2- The stories of his adoption by a princess (thus explaining his suggested literacy, relgious knowledge of rituals and his leadership qualities) are not certain ; it's surprising that an adopted son of a princess must flee Egypt because of accusations of murder. How harshly were nobles punished for murder of a slave (the victim was a slave, remember?) - I'm not an expert on Egyptian law in this matter.
3- The narrative stories, itineraries, genealogies, and other accounts of Genesis would be difficult to account for, if Moses was merely an Egyptian adopting Egyptian ideas.

The Hyksos explanation is a common one, and was initially based on the writings of Manetho - an Egyptian historian writing in the third century B.C. - who described an invasion of Egypt by foreigners from the east. He notes that it was a brutal invasion, they made their base of operations a city called Avaris, and ruled Egypt with an iron hand for at least five hundred years. The Hyksos were Semites, as is plain from their names, and recent archaelogical evidence has confirmed this from pottery, architecture and tombs. Specifically, they were Canaanites. The Israelites were also Canaanites - as is evident from their language, Hebrew, which is a Canaanite language - and the Hyksos theory attempts to explain the migrations of the Patriarchs, their entry into Egypt and later 'exodus' as the "Invasion of the Hyksos". Manetho was writing as a patriotic Egyptian, however, and archaelogical evidence now shows that the "invasion" was actually a "gradual process of immigration from Canaan to Egypt, rather than a lightning military campaign" (The Bible Unearthed, Finklestein; Silberman, p. 55).

Eventually, the Hyksos were expelled from Egypt, and from Egyptian records and archealogical evidence we can date it to "around 1570 [B.C.]" (ibid, p. 56) . Finklestein points to several problem in regards to using the Hyksos as an explanation for the Genesis-Exodus accounts:
1- The probable date for the Exodus was roughly 1440 B.C. - "more than a hundred years after the date of the expulsion of the Hyksos" (ibid).
2- Most people have tended to attribute the un-named Pharoah of the Exodus account as Ramesses II for various reasons. The construction of the city of Raamses (Exodus 1:11) was done by the forced labor of the Israelites, according to the Bible. "In the fifteenth century BCE such a name is inconceivable. The first pharoah named Ramesses came to the throne only in 1320 BCE - more than a century after the traditional date." (ibid)

Anyways - there's an interesting account from Trogus (a Roman historian) that attributes the expulsion of the Israelites to a severe outbreak of leprosy among the Israelite slaves. The later laws concerning leprosy (technically, the Hebrew word can denote several skin diseases) might be attributed to this expulsion. In the end, Trogus is a bit biased, and not trustworthy - but it's an interesting theory, nonetheless.
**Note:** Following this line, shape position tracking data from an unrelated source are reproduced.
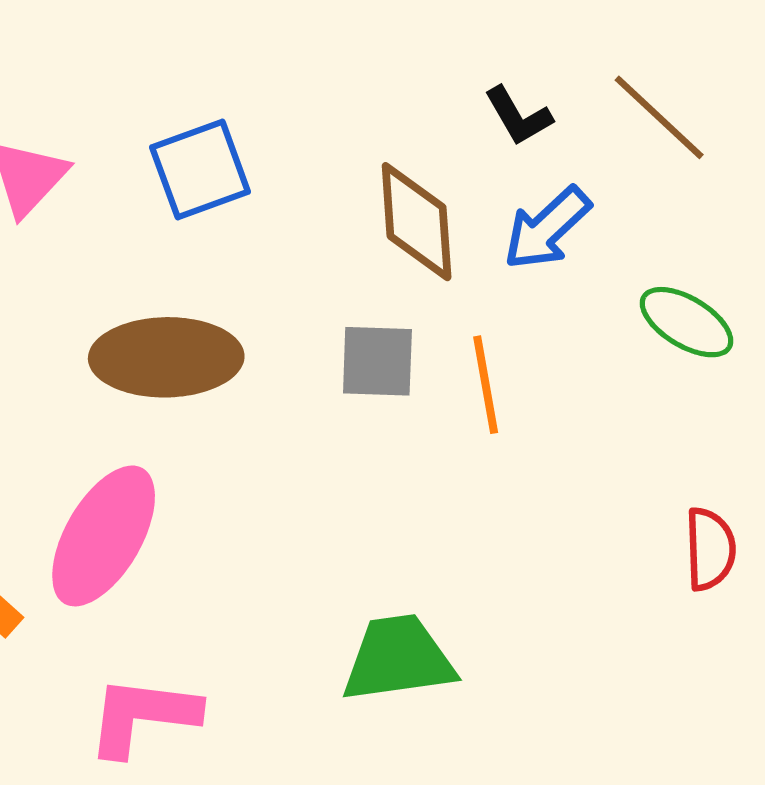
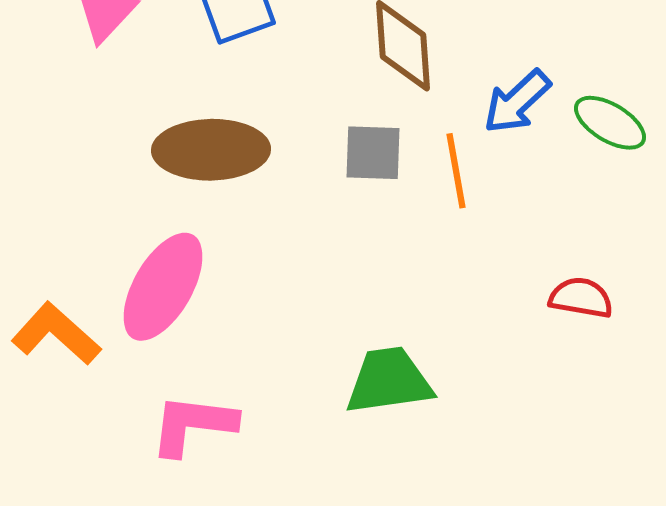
blue arrow: (547, 228) -> (517, 102), moved
red semicircle: (710, 549) -> (581, 298), moved, turned -78

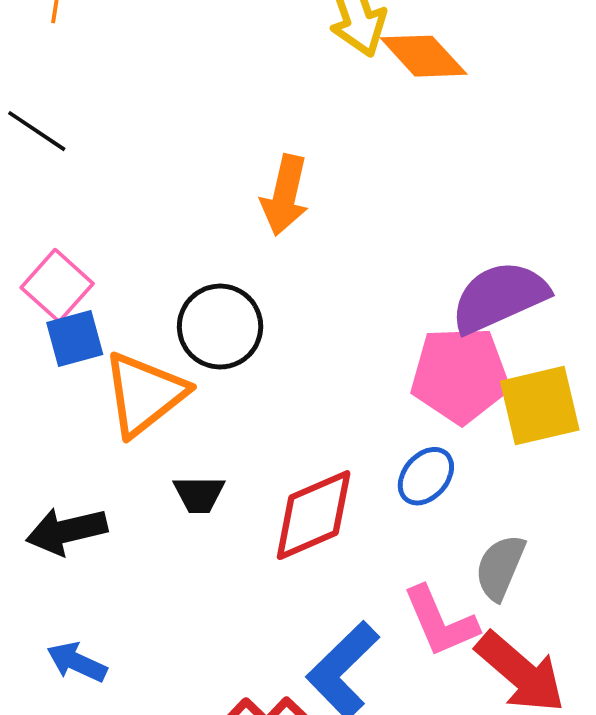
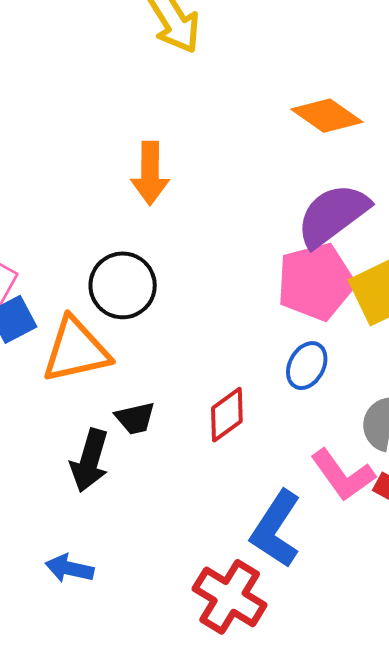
orange diamond: (424, 56) -> (327, 116), moved
orange triangle: (144, 394) -> (76, 350), turned 38
red diamond: (314, 515) -> (227, 415), size x0.7
black arrow: (67, 531) -> (90, 460), moved, turned -48

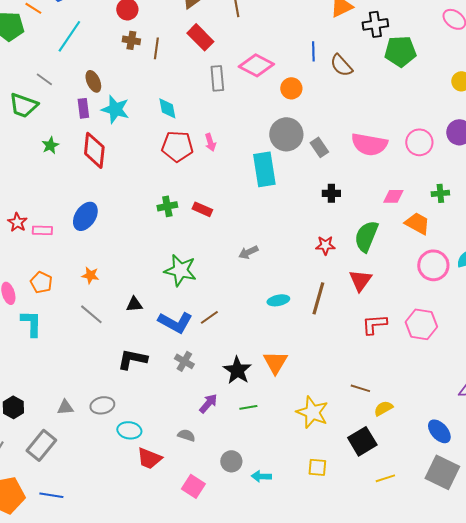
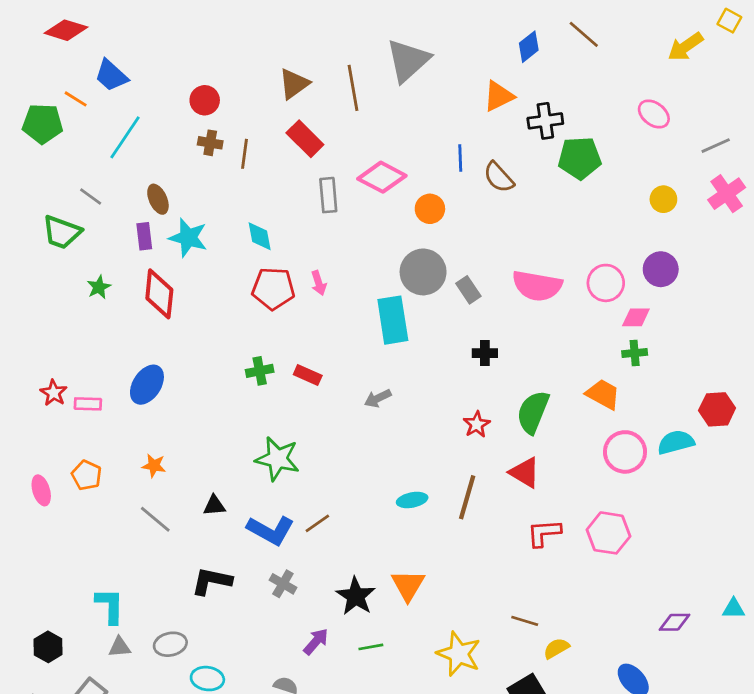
pink diamond: (393, 196) -> (636, 317), moved
red star: (325, 245) -> (477, 424), turned -30
gray arrow: (248, 252) -> (378, 398), moved
red triangle: (360, 280) -> (525, 473), turned -35
cyan L-shape: (31, 323) -> (110, 606), moved

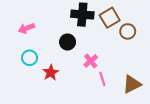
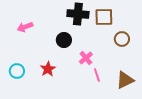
brown square: (110, 18) -> (104, 17), turned 30
brown circle: (128, 31) -> (122, 39), moved
cyan circle: (30, 58) -> (17, 71), moved

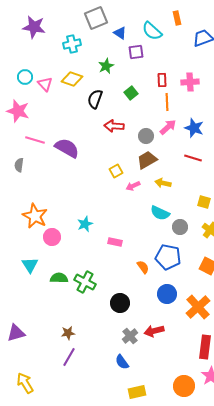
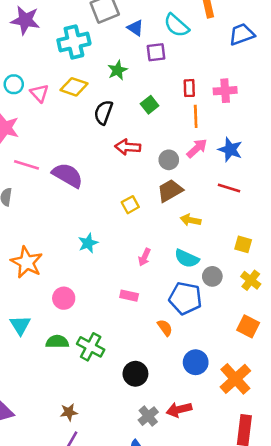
cyan cross: (72, 44) -> (74, 42), size x1.4
pink arrow: (133, 186) -> (144, 257), moved, turned -40
cyan star: (85, 224) -> (88, 243), moved
pink circle: (52, 237) -> (64, 298), moved
blue pentagon: (168, 257) -> (185, 298), moved

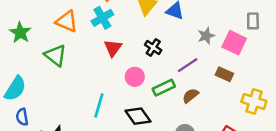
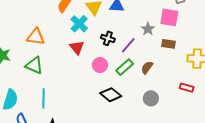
cyan cross: (102, 18) -> (79, 24), moved
gray star: (206, 36) -> (148, 29), moved
purple line: (188, 65) -> (128, 45), moved
cyan line: (99, 105) -> (44, 98), moved

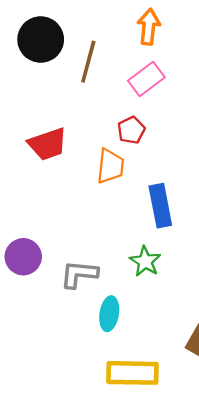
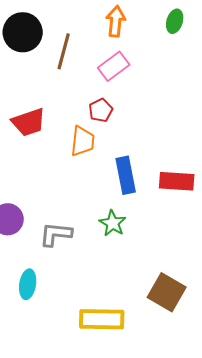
cyan ellipse: (109, 314) -> (28, 284), moved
The whole situation (the historicity of the Exodus) is a complicated one - and much ink has been spilled over it. In the end, I wonder if it will ever yield actual, concrete results. Biblical scholarship was obsessed in the last half of the past century with 'proving' the Bible using archeaology, with with Willam F. Albright as the 'godfather' of such endeavors. Scholarship has moved away from this ulterior motive, and is finally again attempting to assess the evidence for what it shows us, rather than for what we wish it to prove. It's been an interesting ride, for sure!